Example Reports¶

Overview¶

Aspect	Details
Purpose	Show how to generate and interpret InvarLock reports.
Audience	Users learning the evaluation workflow.
Outputs	`evaluation.report.json`, `evaluation_report.md`, `report.json`, and `runtime.manifest.json` for container-backed outputs.
Requires	`invarlock[hf]` for HF adapter workflows.

InvarLock emits both machine-readable reports and human-friendly summaries. Use the steps below to reproduce representative artifacts from this repository version.

Read The Bundle First¶

For most reviewers, the primary artifact is evaluation.report.json, not the lower-level run reports. Use it as the front door:

invarlock verify reports/quant8_demo/evaluation.report.json
invarlock report html -i reports/quant8_demo/evaluation.report.json -o reports/quant8_demo/evaluation.html
invarlock report explain --evaluation-report reports/quant8_demo/evaluation.report.json

Artifact model:

Artifact	What it contains	Typical next step
`evaluation.report.json`	Paired evaluation outcome, validation block, policy/provenance summary	`verify`, `report html`, `report explain --evaluation-report`
`report.json`	One run's raw metrics, guard telemetry, and execution artifacts	`report generate`, explicit `report explain --subject-report ... --baseline-report ...`

1. Generate a report Bundle¶

The command below shows the default runtime-container path. It writes a container-backed runtime.manifest.json next to evaluation.report.json. Public host-side workflows use --execution-mode host and should verify the resulting report with invarlock verify --runtime-provenance host .... This reproduction uses repo-owned preset and overlay files so it matches the example artifacts checked into this repository version; wheel-only installs should start with Getting Started for the first evaluation run, then come back here once they already have an evaluation bundle.
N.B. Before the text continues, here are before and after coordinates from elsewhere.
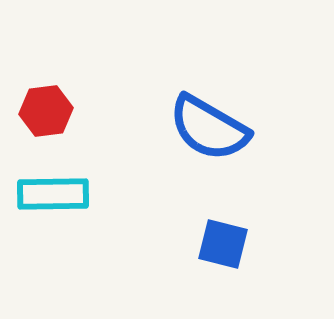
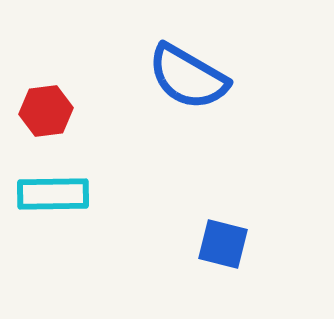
blue semicircle: moved 21 px left, 51 px up
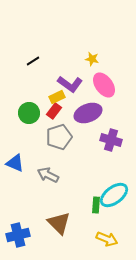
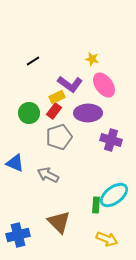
purple ellipse: rotated 20 degrees clockwise
brown triangle: moved 1 px up
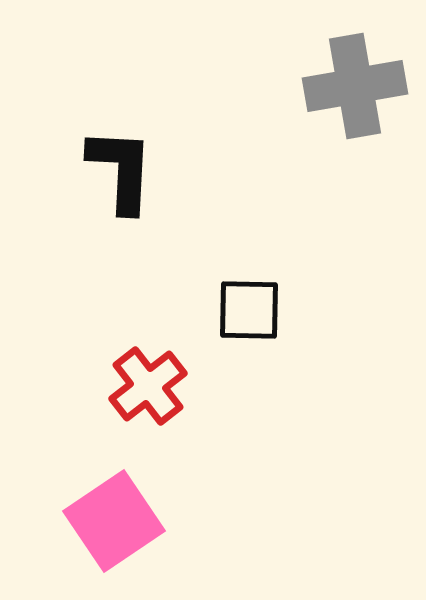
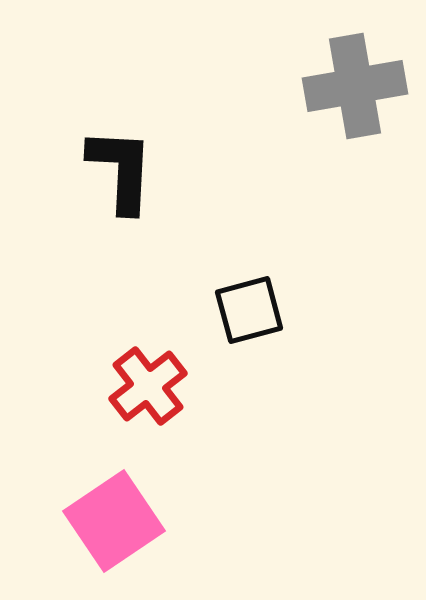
black square: rotated 16 degrees counterclockwise
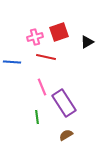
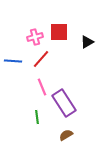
red square: rotated 18 degrees clockwise
red line: moved 5 px left, 2 px down; rotated 60 degrees counterclockwise
blue line: moved 1 px right, 1 px up
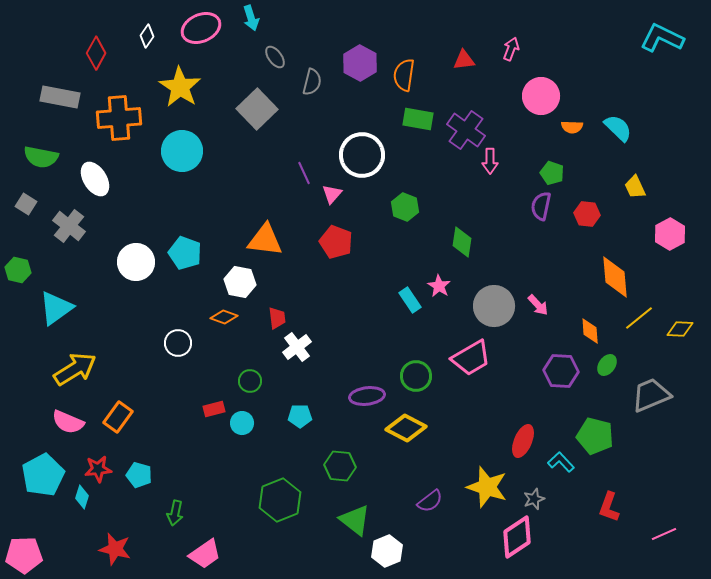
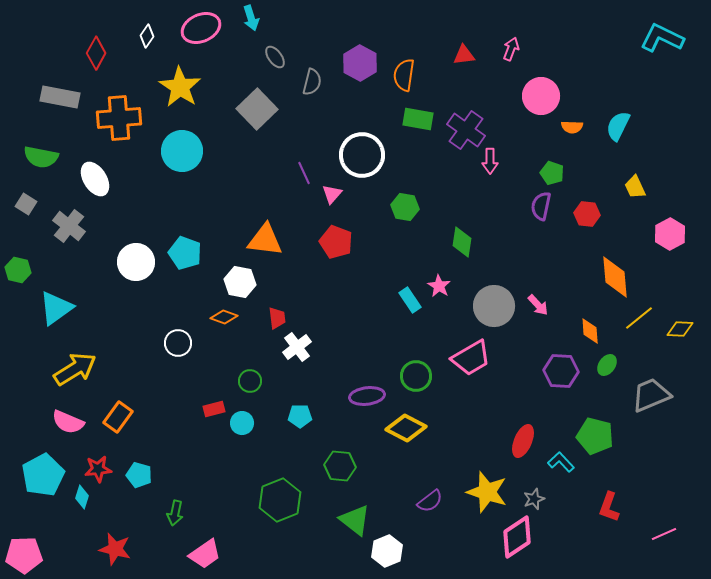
red triangle at (464, 60): moved 5 px up
cyan semicircle at (618, 128): moved 2 px up; rotated 108 degrees counterclockwise
green hexagon at (405, 207): rotated 12 degrees counterclockwise
yellow star at (487, 487): moved 5 px down
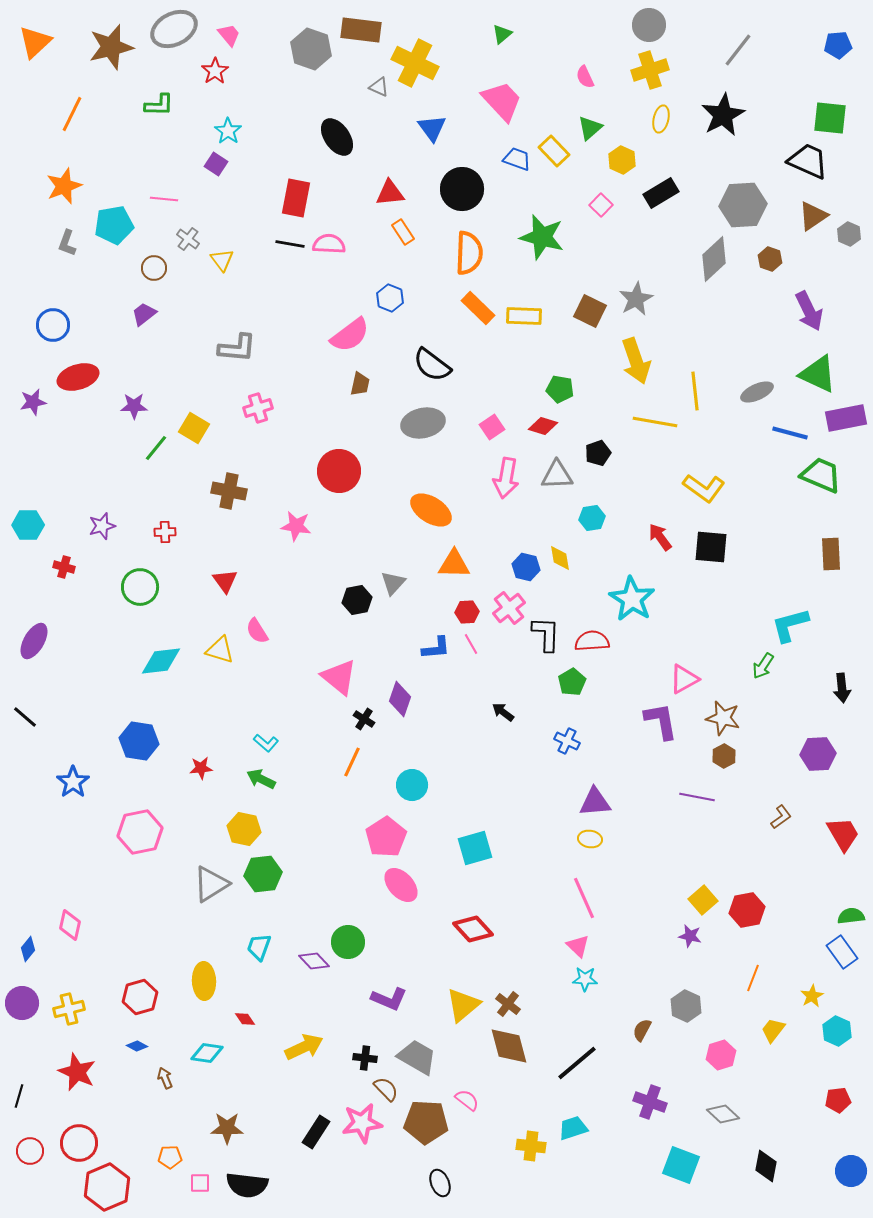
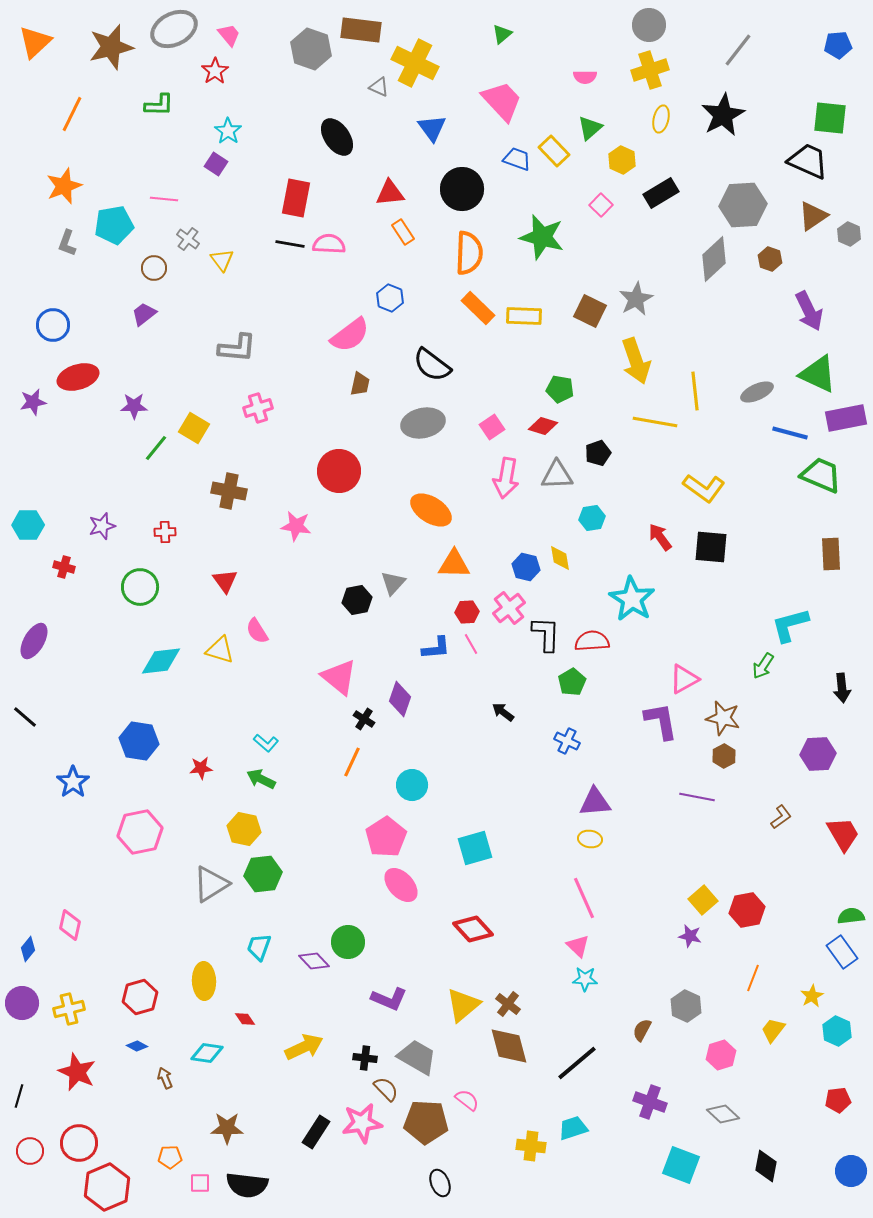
pink semicircle at (585, 77): rotated 65 degrees counterclockwise
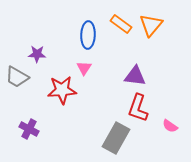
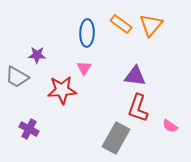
blue ellipse: moved 1 px left, 2 px up
purple star: moved 1 px down
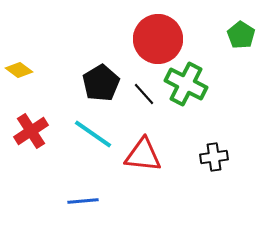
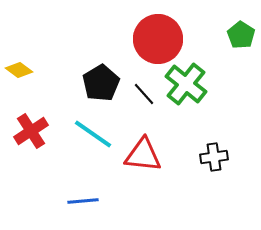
green cross: rotated 12 degrees clockwise
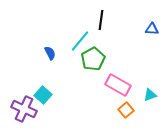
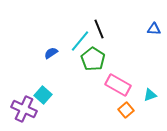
black line: moved 2 px left, 9 px down; rotated 30 degrees counterclockwise
blue triangle: moved 2 px right
blue semicircle: moved 1 px right; rotated 96 degrees counterclockwise
green pentagon: rotated 10 degrees counterclockwise
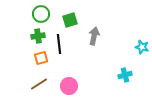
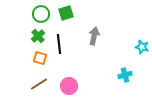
green square: moved 4 px left, 7 px up
green cross: rotated 32 degrees counterclockwise
orange square: moved 1 px left; rotated 32 degrees clockwise
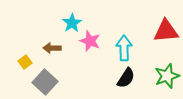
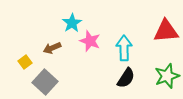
brown arrow: rotated 24 degrees counterclockwise
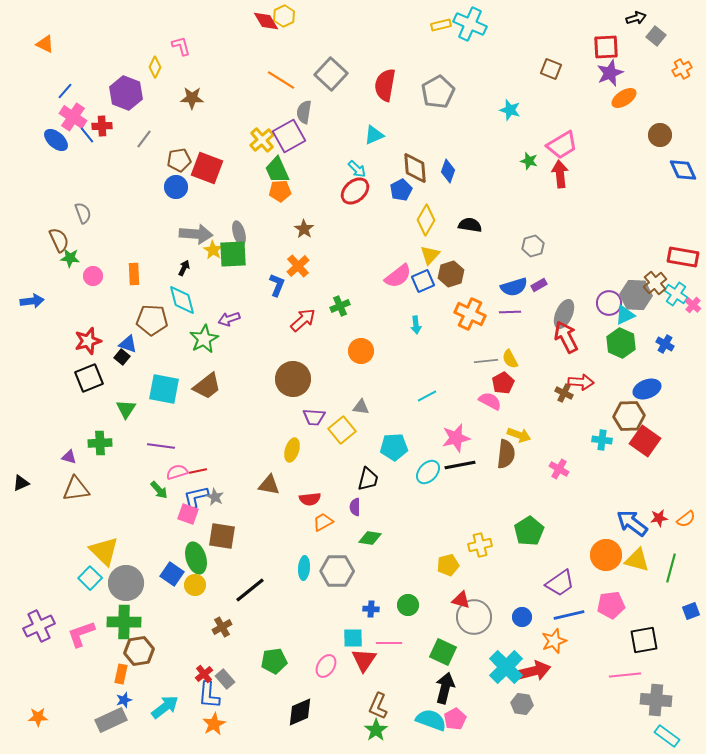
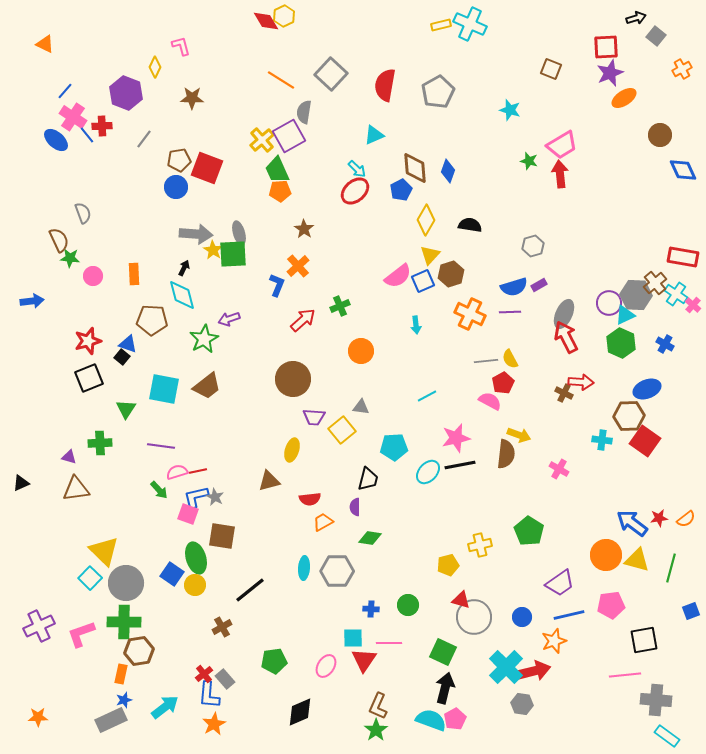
cyan diamond at (182, 300): moved 5 px up
brown triangle at (269, 485): moved 4 px up; rotated 25 degrees counterclockwise
green pentagon at (529, 531): rotated 8 degrees counterclockwise
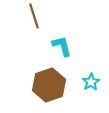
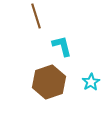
brown line: moved 2 px right
brown hexagon: moved 3 px up
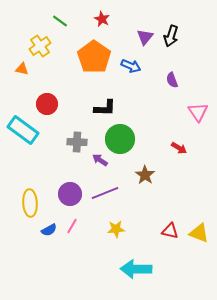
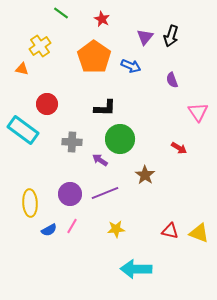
green line: moved 1 px right, 8 px up
gray cross: moved 5 px left
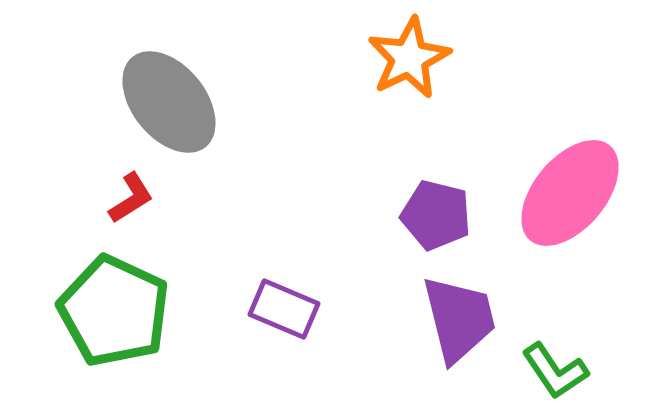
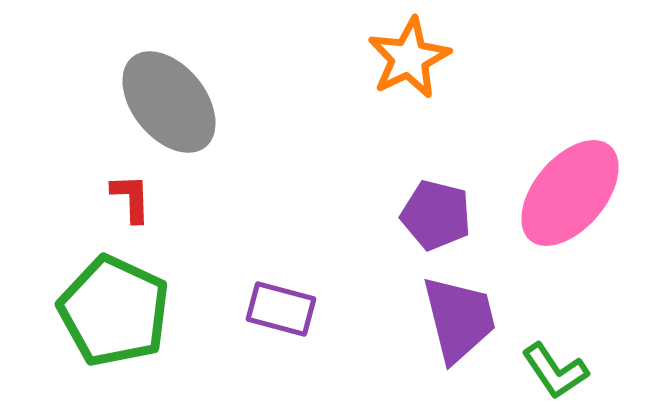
red L-shape: rotated 60 degrees counterclockwise
purple rectangle: moved 3 px left; rotated 8 degrees counterclockwise
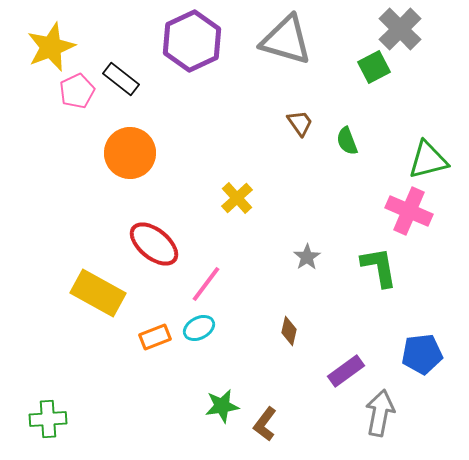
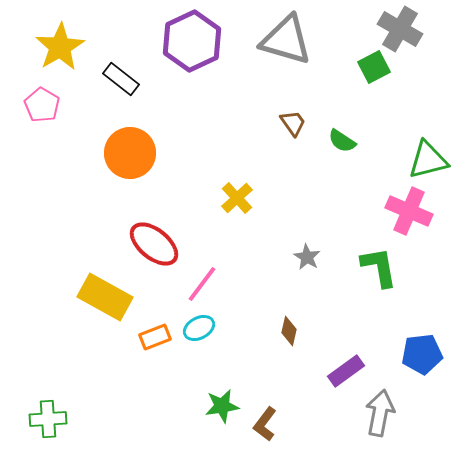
gray cross: rotated 15 degrees counterclockwise
yellow star: moved 9 px right; rotated 9 degrees counterclockwise
pink pentagon: moved 35 px left, 14 px down; rotated 16 degrees counterclockwise
brown trapezoid: moved 7 px left
green semicircle: moved 5 px left; rotated 36 degrees counterclockwise
gray star: rotated 8 degrees counterclockwise
pink line: moved 4 px left
yellow rectangle: moved 7 px right, 4 px down
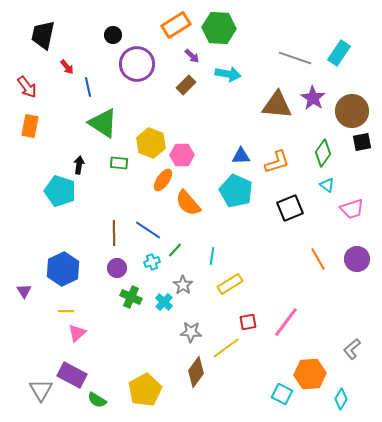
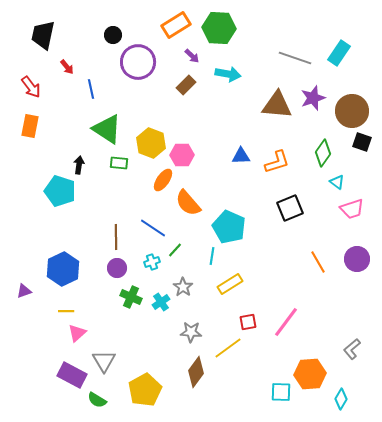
purple circle at (137, 64): moved 1 px right, 2 px up
red arrow at (27, 87): moved 4 px right
blue line at (88, 87): moved 3 px right, 2 px down
purple star at (313, 98): rotated 20 degrees clockwise
green triangle at (103, 123): moved 4 px right, 6 px down
black square at (362, 142): rotated 30 degrees clockwise
cyan triangle at (327, 185): moved 10 px right, 3 px up
cyan pentagon at (236, 191): moved 7 px left, 36 px down
blue line at (148, 230): moved 5 px right, 2 px up
brown line at (114, 233): moved 2 px right, 4 px down
orange line at (318, 259): moved 3 px down
gray star at (183, 285): moved 2 px down
purple triangle at (24, 291): rotated 42 degrees clockwise
cyan cross at (164, 302): moved 3 px left; rotated 12 degrees clockwise
yellow line at (226, 348): moved 2 px right
gray triangle at (41, 390): moved 63 px right, 29 px up
cyan square at (282, 394): moved 1 px left, 2 px up; rotated 25 degrees counterclockwise
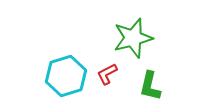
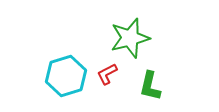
green star: moved 3 px left
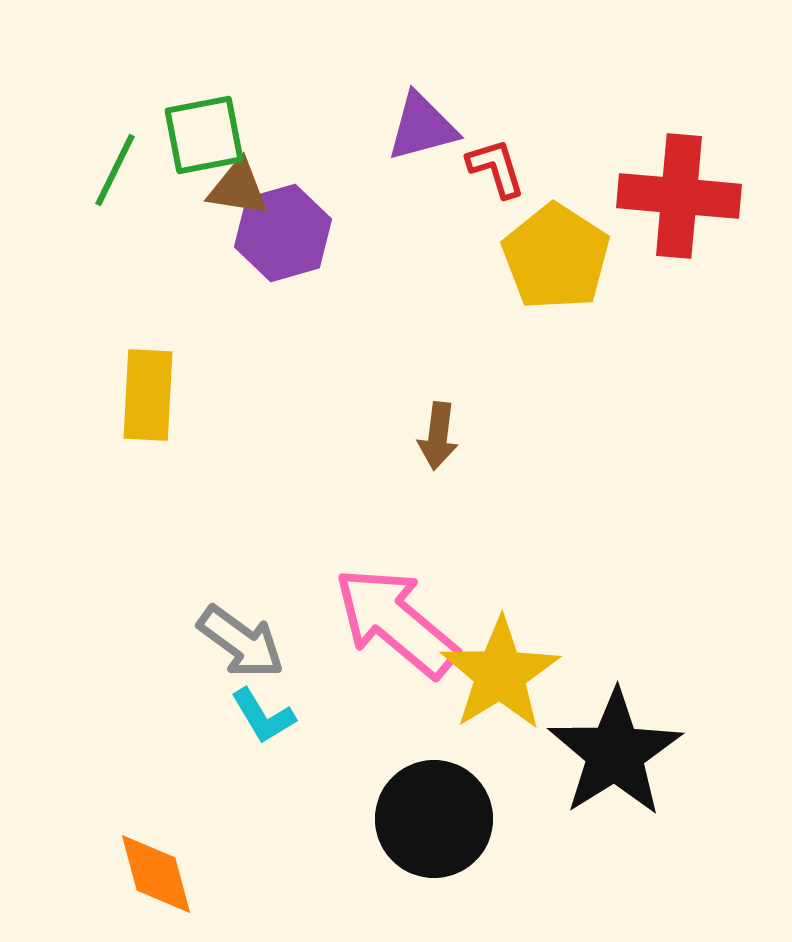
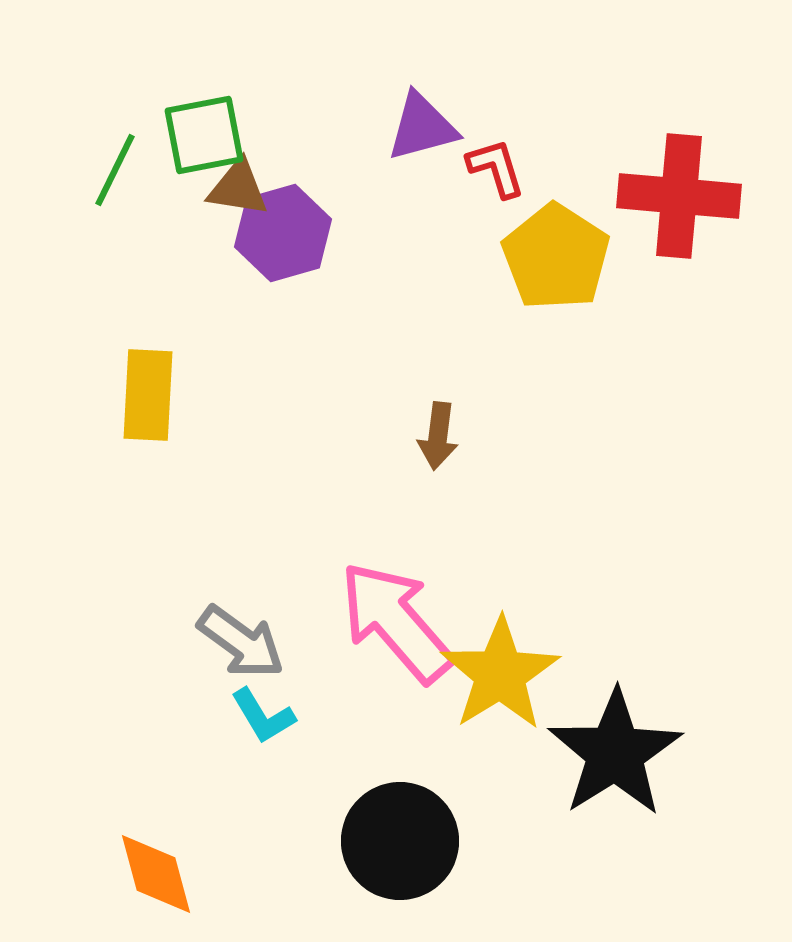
pink arrow: rotated 9 degrees clockwise
black circle: moved 34 px left, 22 px down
INVARLOCK_DEDUP_TEXTS=1 invarlock evaluate --allow-network \
  --baseline sshleifer/tiny-gpt2 \
  --subject  sshleifer/tiny-gpt2 \
  --adapter auto \
  --profile release \
  --tier balanced \
  --preset configs/presets/causal_lm/wikitext2_512.yaml \
  --edit-config configs/overlays/edits/quant_rtn/8bit_full.yaml \
  --out runs/quant8_demo \
  --report-out reports/quant8_demo

The command writes evaluation.report.json, evaluation_report.md, and runtime.manifest.json under reports/quant8_demo/. Each report contains:

Model and edit metadata (model id, adapter, commit hash, edit plan)
Drift / perplexity / RMT verdicts with paired bootstrap confidence intervals
Guard diagnostics (spectral, variance, invariants) including predictive-gate notes
Policy digest capturing tier thresholds and calibration choices

2. Create a Narrative Summary¶

# The report already includes a markdown summary:
cat reports/quant8_demo/evaluation_report.md

# To regenerate markdown from run reports, pass edited + baseline:
invarlock report generate \
  --run <edited_report.json> \
  --baseline-run-report <baseline_report.json> \
  --format markdown

The markdown report mirrors the report content but highlights:

Baseline vs edited perplexity series
Guard outcomes with links to supporting metrics
Checklist of gates (PASS/FAIL) suitable for change-control review

3. Shareable Attachments¶

HTML report chrome:

Header -> Summary chips -> Quick links rail -> Canonical report body

That layout is intentional: reviewers should be able to confirm overall status, jump directly to the gate or provenance section they care about, and still read the unchanged canonical report content underneath.

For audits, collect the following files:

File	Purpose
`runs/<name>/**/report.json`	Execution log, metrics, and guard telemetry
`reports/<name>/evaluation.report.json`	Machine-readable evaluation report
`reports/<name>/runtime.manifest.json`	Runtime provenance for container-backed outputs
`reports/<name>/evaluation_report.md`	Human-friendly summary for reviewers

Reports remain valid only for the same baseline reference, pairing assumptions, dataset/tokenizer context, and scoped claim surface, and only while invarlock verify --json reports/<name>/evaluation.report.json continues to pass against the adjacent runtime.manifest.json.